=== Section Start ===
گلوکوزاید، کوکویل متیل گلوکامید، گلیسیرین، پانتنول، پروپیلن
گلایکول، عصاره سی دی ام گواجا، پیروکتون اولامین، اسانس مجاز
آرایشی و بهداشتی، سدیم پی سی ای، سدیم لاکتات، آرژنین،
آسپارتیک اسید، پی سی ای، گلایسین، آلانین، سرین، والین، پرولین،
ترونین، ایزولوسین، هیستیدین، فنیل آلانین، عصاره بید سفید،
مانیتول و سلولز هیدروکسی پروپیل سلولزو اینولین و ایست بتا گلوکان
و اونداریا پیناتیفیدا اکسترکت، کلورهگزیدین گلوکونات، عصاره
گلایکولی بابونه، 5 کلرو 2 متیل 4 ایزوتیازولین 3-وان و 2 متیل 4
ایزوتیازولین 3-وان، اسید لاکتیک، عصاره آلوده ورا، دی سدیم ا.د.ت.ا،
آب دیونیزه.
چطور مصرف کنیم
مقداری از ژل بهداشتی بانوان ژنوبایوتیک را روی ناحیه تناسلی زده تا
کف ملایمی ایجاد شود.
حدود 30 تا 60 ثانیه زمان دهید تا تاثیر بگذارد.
=== Section End ===
=== Section Start ===
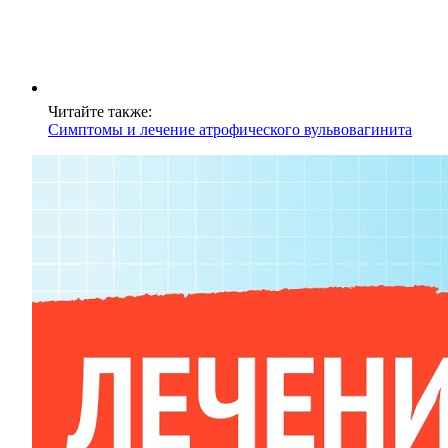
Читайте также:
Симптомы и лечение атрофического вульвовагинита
=== Section End ===
> [WHAT IS EXPECTED]: Your task is to transcribe, with no changes, only the lines of the listing above that lie between the line holding "گلوکوزاید، کوکویل متیل" and the line holding "حدود 30 تا 60", inclusive.

> [WRITTEN SOLUTION]:
گلوکوزاید، کوکویل متیل گلوکامید، گلیسیرین، پانتنول، پروپیلن
گلایکول، عصاره سی دی ام گواجا، پیروکتون اولامین، اسانس مجاز
آرایشی و بهداشتی، سدیم پی سی ای، سدیم لاکتات، آرژنین،
آسپارتیک اسید، پی سی ای، گلایسین، آلانین، سرین، والین، پرولین،
ترونین، ایزولوسین، هیستیدین، فنیل آلانین، عصاره بید سفید،
مانیتول و سلولز هیدروکسی پروپیل سلولزو اینولین و ایست بتا گلوکان
و اونداریا پیناتیفیدا اکسترکت، کلورهگزیدین گلوکونات، عصاره
گلایکولی بابونه، 5 کلرو 2 متیل 4 ایزوتیازولین 3-وان و 2 متیل 4
ایزوتیازولین 3-وان، اسید لاکتیک، عصاره آلوده ورا، دی سدیم ا.د.ت.ا،
آب دیونیزه.
چطور مصرف کنیم
مقداری از ژل بهداشتی بانوان ژنوبایوتیک را روی ناحیه تناسلی زده تا
کف ملایمی ایجاد شود.
حدود 30 تا 60 ثانیه زمان دهید تا تاثیر بگذارد.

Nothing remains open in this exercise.